Nach dem Essen verabschiedeten wir uns herzlich und versprachen, in Kontakt zu bleiben.

Zuhause war die Stimmung dagegen eisig, Pauline und Gernot maulten sich an und ich fragte mich, ob es mit Paulines Männerbekanntschaften zusammenhing und ob Gernot Wind davon bekommen hatte. Ich selbst war hin- und hergerissen zwischen dem Gefühl, eine diebische Freude am Zwist zwischen den beiden zu empfinden und Gernot zu bemitleiden. Er blieb für mich wohl immer ein Trottel, aber das ihn Pauline nun so betrog... Ich erkannte sie fast nicht wieder!

Auch am nächsten Tag war es nicht besser, im Gegenteil. Ich war im Garten beschäftigt, und doch hörte ich die lauten Stimmen der beiden bis zu mir.

"Gernot, ich muss dir was sagen", hörte ich Pauline sagen.

"Ich weiß schon", sagte er.

"Es hätte nicht funktioniert", sagte Pauline.

"Das sehe ich anders". Den Rest verstand ich dann leider nicht mehr, aber es war offensichtlich, was hier passierte.

Ich war noch im Garten beschäftigt, als mich meine Mutter besuchen kam. Als sie meinen Geldbaum erblickte, sah ich regelrecht die Paragraphenzeichen in ihren Augen aufblitzen. Ich wusste nicht, ob es an dem Baum lag oder an etwas anderem, aber sie schien sich fast für mich und mein neues Leben zu interessieren.

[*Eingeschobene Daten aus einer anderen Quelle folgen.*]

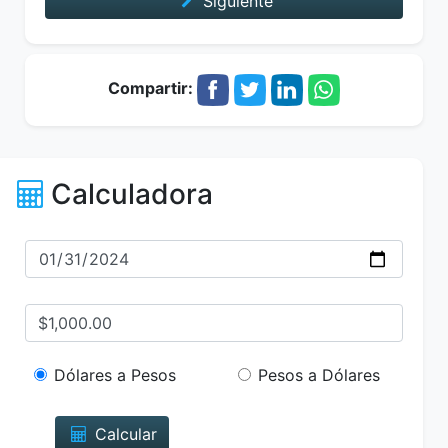
Siguiente
Compartir:
Calculadora
Dólares a Pesos
Pesos a Dólares
Calcular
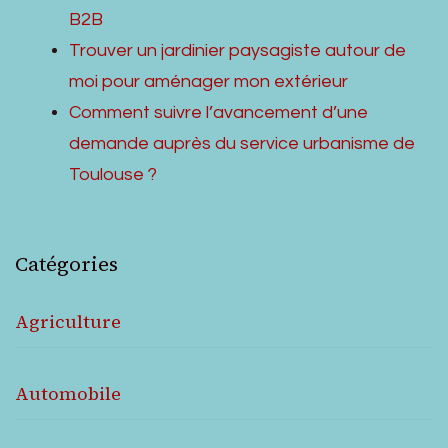
B2B
Trouver un jardinier paysagiste autour de
moi pour aménager mon extérieur
Comment suivre l’avancement d’une
demande auprès du service urbanisme de
Toulouse ?
Catégories
Agriculture
Automobile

"Gabriel, mir ist in den letzen Tagen viel klar geworden, das meiste seit ich hier wohne und selbst Abstand zu der Firma habe. Ich möchte sogar soweit gehen zu sagen, dass ich dich sogar etwas verstehen kann. Ich sehe, wie gut es dir hier geht. Ich habe mich schon an deinem Geburtstag gefragt, wann ich dich zuletzt so fröhlich und ausgelassen gesehen habe". Sie machte eine Pause und ich konnte sie nur anstarren. Stand hier tatsächlich meine Mutter vor mir?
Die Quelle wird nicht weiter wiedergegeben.